Windows Systems are getting Infected with UEFI Bootkit by New FinSpy Malware Variant

FinFisher surveillanceware has been upgraded to infect Windows devices using a UEFI (Unified Extensible Firmware Interface) bootkit making use of a trojanized Windows Boot Manager, marking a shift in infection vectors that allow it to elude discovery and analysis.

Detected since 2011, FinFisher also known as the Wingbird of FinSpy is a spyware toolset for Windows, macOS, and Linux developed by Anglo-German firm Gamma International and supplied exclusively to law enforcement and intelligence agencies. But like with NSO Group’s Pegasus, the software has also been used to spy on Bahraini activists in the past allegedly and delivered as part of spear-phishing campaigns in September 2017.

The FinFisher is capable of harvesting user credentials, sensitive documents, log keystrokes, tap email messages from Thunderbird, Outlook, Apple Mail and Icedove, intercept Skype contacts, chats, calls and transferred files.

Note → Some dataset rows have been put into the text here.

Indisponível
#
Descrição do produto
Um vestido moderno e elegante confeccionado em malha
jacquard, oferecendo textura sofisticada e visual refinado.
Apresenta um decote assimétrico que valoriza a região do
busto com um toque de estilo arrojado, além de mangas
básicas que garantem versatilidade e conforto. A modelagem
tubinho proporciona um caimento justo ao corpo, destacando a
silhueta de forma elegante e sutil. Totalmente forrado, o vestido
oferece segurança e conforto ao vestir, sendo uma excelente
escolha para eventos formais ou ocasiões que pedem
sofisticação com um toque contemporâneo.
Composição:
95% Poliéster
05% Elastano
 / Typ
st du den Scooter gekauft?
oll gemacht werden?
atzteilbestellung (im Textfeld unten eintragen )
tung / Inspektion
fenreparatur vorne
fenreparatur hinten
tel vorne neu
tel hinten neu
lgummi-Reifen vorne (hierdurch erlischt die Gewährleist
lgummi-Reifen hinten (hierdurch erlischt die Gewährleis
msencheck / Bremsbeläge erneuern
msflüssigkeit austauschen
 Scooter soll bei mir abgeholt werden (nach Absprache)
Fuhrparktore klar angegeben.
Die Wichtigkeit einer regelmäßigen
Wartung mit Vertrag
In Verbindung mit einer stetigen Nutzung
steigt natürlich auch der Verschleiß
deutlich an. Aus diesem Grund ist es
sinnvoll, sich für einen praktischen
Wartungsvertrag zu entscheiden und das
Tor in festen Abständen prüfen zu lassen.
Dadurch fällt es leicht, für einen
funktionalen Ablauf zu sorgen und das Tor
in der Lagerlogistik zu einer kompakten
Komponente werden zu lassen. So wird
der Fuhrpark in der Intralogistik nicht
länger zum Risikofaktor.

While the tool was previously deployed through tampered installers of legitimate applications such as TeamViewer, VLC, and WinRAR that were backdoored with an obfuscated downloader, subsequent updates in 2014 enabled infections via Master Boot Record (MBR) bootkits with the goal of injecting a malicious loader in a manner that’s engineered to slip past security tools.

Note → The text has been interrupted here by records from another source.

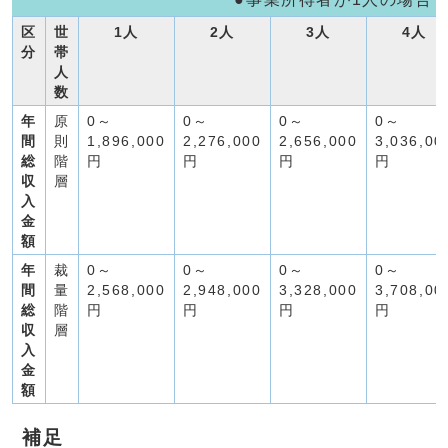
区
世
1人
2人
3人
4人
分
帯
人
数
年
原
0～
0～
0～
0～
間
則
1,896,000
2,276,000
2,656,000
3,036,00
総
階
円
円
円
円
収
層
入
金
額
年
裁
0～
0～
0～
0～
間
量
2,568,000
2,948,000
3,328,000
3,708,00
総
階
円
円
円
円
収
層
入
金
額
補足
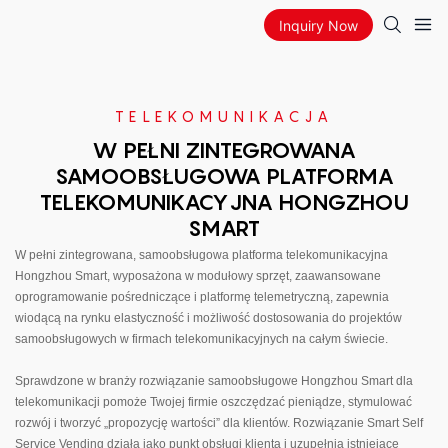
Inquiry Now
TELEKOMUNIKACJA
W PEŁNI ZINTEGROWANA
SAMOOBSŁUGOWA PLATFORMA
TELEKOMUNIKACYJNA HONGZHOU
SMART
W pełni zintegrowana, samoobsługowa platforma telekomunikacyjna
Hongzhou Smart, wyposażona w modułowy sprzęt, zaawansowane
oprogramowanie pośredniczące i platformę telemetryczną, zapewnia
wiodącą na rynku elastyczność i możliwość dostosowania do projektów
samoobsługowych w firmach telekomunikacyjnych na całym świecie.
Sprawdzone w branży rozwiązanie samoobsługowe Hongzhou Smart dla
telekomunikacji pomoże Twojej firmie oszczędzać pieniądze, stymulować
rozwój i tworzyć „propozycję wartości” dla klientów. Rozwiązanie Smart Self
Service Vending działa jako punkt obsługi klienta i uzupełnia istniejące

It now features the ability to deploy a UEFI bootkit to load FinSpy, with new samples exhibiting properties that replaced the Windows UEFI boot loader with a malicious variant and boasts of a four layered obfuscation and detection-evasion methods to slow down reverse engineering and analysis.

“This way of infection allowed the attackers to install a bootkit without the need to bypass firmware security checks,” Kaspersky’s Global Research and Analysis Team (GReAT) said in a technical deep dive following an eight-month-long investigation. “UEFI infections are very rare and generally hard to execute, they stand out due to their evasiveness and persistence.”

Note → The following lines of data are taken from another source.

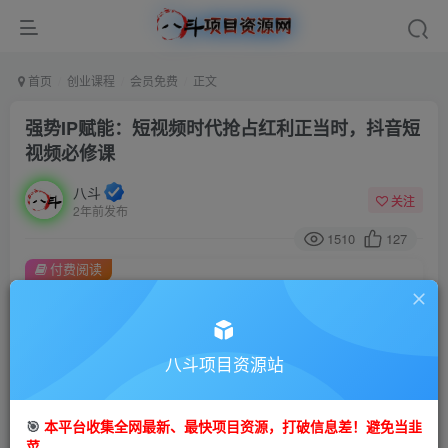
首页
创业课程
会员免费
正文
强势IP赋能：短视频时代抢占红利正当时，抖音短
视频必修课
八斗
关注
2年前发布
1510
127
付费阅读
强势IP赋能：短视频时代抢占红利正当时，抖音短视频必修课
此内容为付费阅读，请付费后查看
9.9
八斗项目资源站
99
金币
金币
免费
会员
🎯
本平台收集全网最新、最快项目资源，打破信息差！避免当韭
立即购买
菜。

The UEFI is a publicly available specification that defines a software interface between an operating system and platform firmware. UEFI replaces the legacy Basic Input/Output System (BIOS) firmware interface originally present in all IBM PC-compatible personal computers. However due to the fact that UEFI facilitates the loading of the operating system itself, bootkit infections are not only resistant to OS reinstallation or replacement of the hard drive but are also inconspicous to security solutions running within the operating system.

Thus enabling threat actors to have control over the boot process, achieve persistence, and bypass all security defences. “While in this case the attackers did not infect the UEFI firmware itself, but its next boot stage, the attack was particularly stealthy, as the malicious module was installed on a separate partition and could control the boot process of the infected machine,” the researchers added.